The idea that theatre for the very young can embrace ritual, awaken the senses and conjure a complete world, just as you'd expect from the best theatre for adults, is still a novelty. Too much theatre for the under-fives still concentrates on being charming and not frightening the kiddies while it keeps them quiet for half an hour.

So CTC's rich, tapestry-like journey into the ecology of a fish-eats-fish and little-seed-to-big-apple-tree world is a real little gem. It is so textured with visual delights, spicy smells, the sounds of windchimes and waves, and the gentle feel of the breeze on your face. As the aquamarine chiffon sea rises and falls, you want to reach out, grab it and gobble it down. There is something deliciously tactile about this performance, although the audience has to be content with sharing a slice of apple, one of many lovely, tiny little touches in this well thought out show, and one that emphasises the shared and social nature of theatre itself.
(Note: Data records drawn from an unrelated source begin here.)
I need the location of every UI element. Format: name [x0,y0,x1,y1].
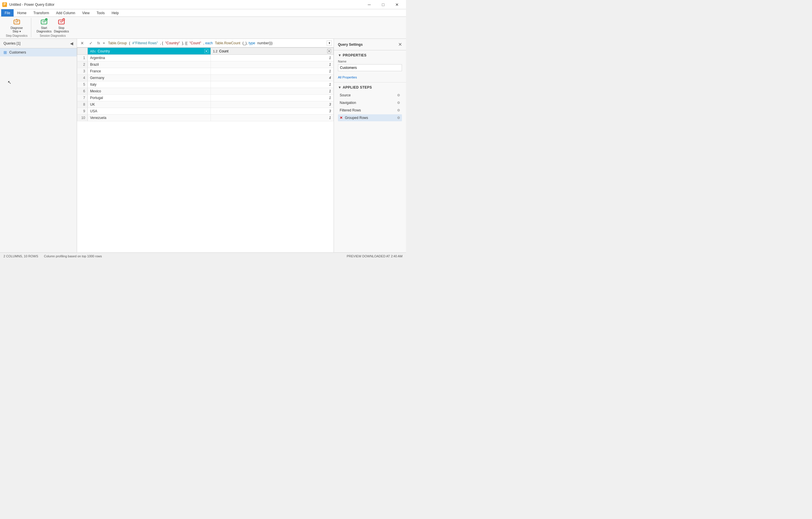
columns-rows-status: 2 COLUMNS, 10 ROWS [3,254,38,258]
country-cell: Germany [88,75,211,81]
row-number: 4 [77,75,88,81]
ribbon-tab-bar: File Home Transform Add Column View Tool… [0,9,406,17]
table-row: 6 Mexico 1 [77,88,334,95]
data-grid-area: ABc Country ▾ 1.2 Count ▾ [77,48,334,252]
applied-steps-header: ▼ APPLIED STEPS [338,85,402,89]
all-properties-link[interactable]: All Properties [338,75,357,79]
query-item-customers-label: Customers [9,50,26,54]
count-cell: 1 [210,115,334,121]
count-cell: 1 [210,55,334,61]
svg-rect-8 [63,19,64,20]
restore-button[interactable]: □ [376,0,390,9]
tab-file[interactable]: File [1,9,13,17]
table-row: 10 Venezuela 1 [77,115,334,121]
count-cell: 1 [210,81,334,88]
minimize-button[interactable]: ─ [362,0,376,9]
formula-type-keyword: type [249,41,255,45]
start-diagnostics-button[interactable]: StartDiagnostics [36,18,52,33]
country-cell: UK [88,101,211,108]
row-number: 6 [77,88,88,95]
step-gear-icon: ⚙ [397,108,400,112]
row-num-header [77,48,88,55]
country-cell: Italy [88,81,211,88]
properties-label: PROPERTIES [343,53,366,57]
row-number: 3 [77,68,88,75]
table-body: 1 Argentina 1 2 Brazil 1 3 France 1 4 Ge… [77,55,334,121]
diagnose-step-icon [13,18,21,26]
formula-paren1: ( [129,41,130,45]
queries-panel: Queries [1] ◀ ⊞ Customers ↖ [0,39,77,252]
row-number: 1 [77,55,88,61]
count-cell: 4 [210,75,334,81]
diagnose-step-button[interactable]: DiagnoseStep ▾ [9,18,25,33]
properties-arrow-icon: ▼ [338,53,341,57]
collapse-queries-button[interactable]: ◀ [70,41,73,46]
row-number: 9 [77,108,88,115]
table-row: 4 Germany 4 [77,75,334,81]
formula-display: = Table.Group ( #"Filtered Rows" , { "Co… [103,41,325,45]
country-cell: Brazil [88,61,211,68]
tab-view[interactable]: View [79,9,93,17]
applied-steps-section: ▼ APPLIED STEPS Source ⚙ Navigation ⚙ Fi… [334,83,406,125]
country-cell: Argentina [88,55,211,61]
country-filter-button[interactable]: ▾ [204,49,208,53]
formula-step-ref: #"Filtered Rows" [132,41,158,45]
properties-section-header: ▼ PROPERTIES [338,53,402,57]
step-x-icon: ✕ [340,116,343,120]
tab-tools[interactable]: Tools [93,9,108,17]
main-area: Queries [1] ◀ ⊞ Customers ↖ ✕ ✓ fx = Tab… [0,39,406,252]
query-name-input[interactable] [338,64,402,71]
count-cell: 3 [210,108,334,115]
formula-confirm-button[interactable]: ✓ [87,40,94,47]
content-area: ✕ ✓ fx = Table.Group ( #"Filtered Rows" … [77,39,334,252]
step-item-grouped-rows[interactable]: ✕ Grouped Rows ⚙ [338,114,402,121]
tab-help[interactable]: Help [108,9,122,17]
formula-fx-label: fx [96,41,101,45]
formula-bar: ✕ ✓ fx = Table.Group ( #"Filtered Rows" … [77,39,334,48]
query-settings-panel: Query Settings ✕ ▼ PROPERTIES Name All P… [334,39,406,252]
formula-cancel-button[interactable]: ✕ [79,40,86,47]
step-item-navigation[interactable]: Navigation ⚙ [338,99,402,106]
formula-expand-button[interactable]: ▾ [327,40,332,46]
steps-list: Source ⚙ Navigation ⚙ Filtered Rows ⚙ ✕ … [338,92,402,121]
ribbon-group-session-diagnostics: StartDiagnostics StopDiagnostics Session… [32,18,73,37]
step-item-source[interactable]: Source ⚙ [338,92,402,99]
country-cell: Mexico [88,88,211,95]
query-settings-title: Query Settings [338,42,362,47]
window-title: Untitled - Power Query Editor [9,3,360,7]
query-item-customers[interactable]: ⊞ Customers [0,48,77,56]
query-settings-header: Query Settings ✕ [334,39,406,50]
table-row: 3 France 1 [77,68,334,75]
country-cell: France [88,68,211,75]
country-column-label: Country [97,49,110,53]
close-button[interactable]: ✕ [390,0,404,9]
table-row: 9 USA 3 [77,108,334,115]
count-column-header: 1.2 Count ▾ [210,48,334,55]
tab-transform[interactable]: Transform [30,9,52,17]
count-cell: 1 [210,88,334,95]
formula-each-keyword: each [205,41,213,45]
window-controls: ─ □ ✕ [362,0,404,9]
count-cell: 1 [210,95,334,101]
table-row: 2 Brazil 1 [77,61,334,68]
queries-header-label: Queries [1] [3,41,21,45]
query-table-icon: ⊞ [3,50,7,55]
count-cell: 1 [210,61,334,68]
count-filter-button[interactable]: ▾ [327,49,331,53]
tab-add-column[interactable]: Add Column [53,9,79,17]
stop-diagnostics-button[interactable]: StopDiagnostics [53,18,69,33]
formula-country-str: "Country" [165,41,180,45]
tab-home[interactable]: Home [13,9,30,17]
count-type-icon: 1.2 [213,50,218,53]
queries-panel-header: Queries [1] ◀ [0,39,77,48]
formula-arg: (_), [242,41,249,45]
row-number: 2 [77,61,88,68]
formula-number-keyword: number}}) [257,41,272,45]
formula-rowcount-func: Table.RowCount [215,41,240,45]
step-item-filtered-rows[interactable]: Filtered Rows ⚙ [338,107,402,114]
name-field-label: Name [338,60,402,63]
query-settings-close-button[interactable]: ✕ [398,42,402,47]
row-number: 7 [77,95,88,101]
step-diagnostics-group-label: Step Diagnostics [6,34,28,37]
count-cell: 3 [210,101,334,108]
Those who insist on educational content in work for children will be satisfied by the exploration of the elements and the reminder that fish rhymes with wish (so crucial for those baselines assessments). But you can get all that with the Tweenies and repeats of Playdays.

What this show offers is something else entirely - an intensely theatrical experience that invites its audience into an imaginative world where we are instantly persuaded that a handful of paper thrown in the air is snow, that a length of material is the sea and that the average sparrow has a relationship with your average phoenix.

Some of its success is to do with the gentle wit of the two performers and their interaction with each other and the audience. The rest is due to its faith that children can read signs and symbols as surely as adults, and a drawing on the fantasy world of the subconscious. Children will respond instinctively; grown-ups and grown-up theatre could learn a lot.

At the Polka, London SW19 (0181-543 4888), till Saturday, then touring.